Plastic cups are Public Enemy Number One when it comes to recycling. Red Solo cups are generally not recyclable and should be put in the trash, as they are made of polystyrene (plastic #6), which is not widely accepted in curbside recycling programs. Although the company's website says they can be recycled, this is dependent on whether a local facility has a specific program for accepting #6 plastic. Credit: Sports Destination Management
  1. Stop wishcycling. When it comes to recycling, one of the worst things you can do is wishcycle. That’s when we optimistically put non-recyclable objects in recycling bins. When we do this, we contaminate whole loads of otherwise recyclable materials.

    Cities have certain thresholds to meet when they send their recyclables to third-party waste management companies. If they surpass these thresholds — in other words, if there’s too much trash mixed into the recycling load — that entire load could end up in a landfill.

    Author Note: I am so guilty of this. We cannot hope that things we think should or could be recyclable actually are. Instead, we can adjust our buying habits and support work to develop new processes and markets for recycled plastics.

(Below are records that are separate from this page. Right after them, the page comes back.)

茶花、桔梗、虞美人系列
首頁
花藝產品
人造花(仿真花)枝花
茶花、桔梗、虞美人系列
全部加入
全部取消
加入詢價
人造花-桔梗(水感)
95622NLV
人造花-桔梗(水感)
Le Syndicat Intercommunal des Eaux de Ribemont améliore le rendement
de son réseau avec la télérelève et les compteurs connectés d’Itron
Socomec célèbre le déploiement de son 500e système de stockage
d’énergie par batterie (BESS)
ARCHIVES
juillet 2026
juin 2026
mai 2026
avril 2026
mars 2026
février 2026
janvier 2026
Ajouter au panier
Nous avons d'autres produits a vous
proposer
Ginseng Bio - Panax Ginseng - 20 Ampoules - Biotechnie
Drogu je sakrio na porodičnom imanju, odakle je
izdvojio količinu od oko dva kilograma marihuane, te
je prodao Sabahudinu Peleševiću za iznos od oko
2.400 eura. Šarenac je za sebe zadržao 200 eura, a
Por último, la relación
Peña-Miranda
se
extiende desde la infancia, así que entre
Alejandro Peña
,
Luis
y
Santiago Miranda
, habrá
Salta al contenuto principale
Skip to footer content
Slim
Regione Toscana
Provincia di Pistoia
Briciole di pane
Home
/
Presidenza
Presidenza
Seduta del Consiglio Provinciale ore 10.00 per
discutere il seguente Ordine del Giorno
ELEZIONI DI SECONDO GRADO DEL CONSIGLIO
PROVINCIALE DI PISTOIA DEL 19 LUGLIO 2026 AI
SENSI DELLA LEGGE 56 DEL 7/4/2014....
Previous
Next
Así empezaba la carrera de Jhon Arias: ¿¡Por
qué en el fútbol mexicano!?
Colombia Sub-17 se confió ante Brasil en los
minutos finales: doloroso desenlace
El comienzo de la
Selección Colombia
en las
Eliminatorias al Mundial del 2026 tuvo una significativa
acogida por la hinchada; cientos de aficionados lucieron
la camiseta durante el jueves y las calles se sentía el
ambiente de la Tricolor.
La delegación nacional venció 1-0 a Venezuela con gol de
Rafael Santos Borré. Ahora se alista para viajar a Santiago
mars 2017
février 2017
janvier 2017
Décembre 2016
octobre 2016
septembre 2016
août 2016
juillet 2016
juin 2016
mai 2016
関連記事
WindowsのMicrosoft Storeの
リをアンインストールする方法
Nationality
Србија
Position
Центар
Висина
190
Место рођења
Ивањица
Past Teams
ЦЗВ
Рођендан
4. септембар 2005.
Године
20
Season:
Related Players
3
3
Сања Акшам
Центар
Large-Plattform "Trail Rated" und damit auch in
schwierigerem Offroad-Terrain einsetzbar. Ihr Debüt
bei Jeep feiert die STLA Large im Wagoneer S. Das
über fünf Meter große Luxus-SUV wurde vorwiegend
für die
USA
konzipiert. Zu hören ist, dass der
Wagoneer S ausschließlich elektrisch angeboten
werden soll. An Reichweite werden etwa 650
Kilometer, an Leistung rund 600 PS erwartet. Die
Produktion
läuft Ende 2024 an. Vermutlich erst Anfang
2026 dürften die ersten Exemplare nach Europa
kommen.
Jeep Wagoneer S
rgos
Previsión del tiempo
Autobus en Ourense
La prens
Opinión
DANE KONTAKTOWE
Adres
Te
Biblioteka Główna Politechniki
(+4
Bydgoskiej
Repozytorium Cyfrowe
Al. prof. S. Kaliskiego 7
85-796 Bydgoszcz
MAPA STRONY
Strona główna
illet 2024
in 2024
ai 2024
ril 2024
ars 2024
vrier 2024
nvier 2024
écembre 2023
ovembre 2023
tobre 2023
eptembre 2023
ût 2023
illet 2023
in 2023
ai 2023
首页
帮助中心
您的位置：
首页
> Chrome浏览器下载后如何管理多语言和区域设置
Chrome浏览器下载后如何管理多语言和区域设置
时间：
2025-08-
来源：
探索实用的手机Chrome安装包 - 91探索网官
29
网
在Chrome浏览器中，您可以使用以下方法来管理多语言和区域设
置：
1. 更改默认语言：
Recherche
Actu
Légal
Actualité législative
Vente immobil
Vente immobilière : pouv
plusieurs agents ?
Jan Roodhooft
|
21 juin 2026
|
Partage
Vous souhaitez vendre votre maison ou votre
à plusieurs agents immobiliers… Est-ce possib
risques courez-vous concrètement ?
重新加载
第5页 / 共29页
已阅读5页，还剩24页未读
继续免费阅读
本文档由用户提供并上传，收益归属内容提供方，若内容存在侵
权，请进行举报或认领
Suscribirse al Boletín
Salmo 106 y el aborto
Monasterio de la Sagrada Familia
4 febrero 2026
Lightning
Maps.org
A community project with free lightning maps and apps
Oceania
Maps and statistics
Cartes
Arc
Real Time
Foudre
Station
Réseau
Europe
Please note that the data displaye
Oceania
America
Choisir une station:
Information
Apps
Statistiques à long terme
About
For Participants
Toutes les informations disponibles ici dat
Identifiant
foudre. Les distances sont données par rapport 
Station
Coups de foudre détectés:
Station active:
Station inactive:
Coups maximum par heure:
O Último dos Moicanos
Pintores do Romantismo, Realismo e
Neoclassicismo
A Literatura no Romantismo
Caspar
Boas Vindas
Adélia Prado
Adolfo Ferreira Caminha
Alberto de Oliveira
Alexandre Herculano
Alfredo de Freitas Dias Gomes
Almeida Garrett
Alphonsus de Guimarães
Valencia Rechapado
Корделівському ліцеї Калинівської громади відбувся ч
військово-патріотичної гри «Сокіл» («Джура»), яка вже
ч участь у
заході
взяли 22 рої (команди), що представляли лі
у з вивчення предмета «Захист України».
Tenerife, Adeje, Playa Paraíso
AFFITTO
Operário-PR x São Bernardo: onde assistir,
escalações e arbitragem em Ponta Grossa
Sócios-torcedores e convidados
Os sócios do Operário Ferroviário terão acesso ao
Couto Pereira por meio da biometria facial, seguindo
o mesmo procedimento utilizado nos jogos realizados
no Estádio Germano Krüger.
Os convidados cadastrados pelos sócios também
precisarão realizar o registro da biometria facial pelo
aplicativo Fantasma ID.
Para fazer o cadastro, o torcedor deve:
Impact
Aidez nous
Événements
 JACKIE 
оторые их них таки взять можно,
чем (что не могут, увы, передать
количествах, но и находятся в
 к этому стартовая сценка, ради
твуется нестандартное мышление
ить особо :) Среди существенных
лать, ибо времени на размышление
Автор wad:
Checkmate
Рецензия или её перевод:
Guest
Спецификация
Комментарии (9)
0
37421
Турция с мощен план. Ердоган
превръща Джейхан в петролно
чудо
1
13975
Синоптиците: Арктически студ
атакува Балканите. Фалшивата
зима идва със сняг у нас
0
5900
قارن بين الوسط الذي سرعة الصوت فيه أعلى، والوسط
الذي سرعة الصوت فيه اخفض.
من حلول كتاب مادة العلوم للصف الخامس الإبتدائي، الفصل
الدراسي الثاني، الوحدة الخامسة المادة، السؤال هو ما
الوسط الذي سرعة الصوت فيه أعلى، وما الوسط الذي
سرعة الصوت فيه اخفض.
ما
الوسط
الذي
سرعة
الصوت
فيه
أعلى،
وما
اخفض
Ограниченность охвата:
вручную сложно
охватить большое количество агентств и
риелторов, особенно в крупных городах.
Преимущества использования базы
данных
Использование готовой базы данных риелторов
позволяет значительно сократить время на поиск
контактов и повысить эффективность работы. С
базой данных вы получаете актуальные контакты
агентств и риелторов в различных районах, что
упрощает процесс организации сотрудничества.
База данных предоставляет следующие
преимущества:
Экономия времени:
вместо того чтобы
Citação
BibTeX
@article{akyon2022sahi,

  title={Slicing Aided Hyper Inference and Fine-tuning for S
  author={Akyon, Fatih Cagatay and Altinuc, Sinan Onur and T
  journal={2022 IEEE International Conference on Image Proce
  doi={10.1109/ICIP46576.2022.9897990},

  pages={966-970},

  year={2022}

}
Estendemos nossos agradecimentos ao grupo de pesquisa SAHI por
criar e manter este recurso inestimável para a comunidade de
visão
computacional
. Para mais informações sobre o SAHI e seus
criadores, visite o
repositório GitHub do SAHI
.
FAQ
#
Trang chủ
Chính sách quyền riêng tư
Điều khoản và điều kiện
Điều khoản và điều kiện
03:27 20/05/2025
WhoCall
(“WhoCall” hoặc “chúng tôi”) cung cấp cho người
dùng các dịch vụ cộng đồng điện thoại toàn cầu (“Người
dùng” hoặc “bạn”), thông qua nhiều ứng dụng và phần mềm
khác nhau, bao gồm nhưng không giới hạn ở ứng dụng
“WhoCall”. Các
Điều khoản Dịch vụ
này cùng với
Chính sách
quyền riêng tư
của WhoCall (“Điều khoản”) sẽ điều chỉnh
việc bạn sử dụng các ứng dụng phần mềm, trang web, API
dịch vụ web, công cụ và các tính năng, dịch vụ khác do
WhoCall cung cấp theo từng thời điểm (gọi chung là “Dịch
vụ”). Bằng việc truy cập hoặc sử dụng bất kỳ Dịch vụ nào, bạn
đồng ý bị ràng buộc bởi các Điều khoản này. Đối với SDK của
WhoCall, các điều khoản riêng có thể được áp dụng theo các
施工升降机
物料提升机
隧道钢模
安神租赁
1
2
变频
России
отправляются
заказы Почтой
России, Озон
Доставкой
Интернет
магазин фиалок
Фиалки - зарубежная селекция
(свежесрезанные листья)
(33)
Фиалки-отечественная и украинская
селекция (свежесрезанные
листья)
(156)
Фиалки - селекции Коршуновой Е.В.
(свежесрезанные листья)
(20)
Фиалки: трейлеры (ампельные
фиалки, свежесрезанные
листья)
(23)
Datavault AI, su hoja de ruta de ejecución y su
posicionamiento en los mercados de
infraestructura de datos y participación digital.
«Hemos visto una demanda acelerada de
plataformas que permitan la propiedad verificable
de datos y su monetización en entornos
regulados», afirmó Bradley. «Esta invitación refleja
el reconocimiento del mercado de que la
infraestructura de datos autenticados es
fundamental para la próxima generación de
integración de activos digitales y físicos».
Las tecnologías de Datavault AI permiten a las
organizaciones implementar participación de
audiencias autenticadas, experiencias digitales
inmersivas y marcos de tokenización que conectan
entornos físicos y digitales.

    One of the many controversial and location-specific topics of debate are pizza boxes. Clean pizza boxes are recyclable in most recycling centers, but you need to check. You can rip the clean tops off to recycle. However, pizza boxes that have oil or cheese are most often NOT accepted as recycling, BUT can be part of household organic waste collection for composting. The same is true for most soiled paper plates.

    Cardboard tubes from toilet paper and paper towels are such low quality paper that they should be composted rather than recycled.

    And there is a big debate about whether frozen food boxes can be recycled or composted, as their sometimes plastic coatings can be a problem. Ask your city or recyclers.

    When it comes to metals, most recycling programs only want tin and  aluminum cans and foil (but you need to ask), but don’t want other types of metal. Can those be recycled? Yes, at metal recycling facilities that exist in almost every community. And they will even accept your old electric wires and Christmas tree lights, because the copper wire is so valuable. And you’ll even be paid for it.
  2. Teach yourself. There’s a bunch of stuff we accumulate over our lives — batteries, electronics, paint cans, toys, clothing, wood — and they, unfortunately, all have separate drop off centers or special instructions for recycling.

    Normal household batteries can be included in many household recycling programs, but you need to ask. The big exception are rechargeable batteries (like lithium ion) at the end of their life that need to be separated (because they contain invaluable but hazardous heavy metals), and recycled at most big box stores that sell them.

    Author Note: This to me is a strong case that our children should be learning a LOT about recycling in school. For the rest of us, read the materials your municipality puts out about recycling and believe them.

Let’s Live the Truth Together that “There’s No Such Thing as Away”

“There is no such thing as ‘away.’ When we throw anything away, it must go somewhere,” said The Story of Stuff author Annie Leonard. Trash does not miraculously disappear. Recycling holds promise, but its promises are ones that we all need to help fulfill.

Together we can co-create a zero waste world.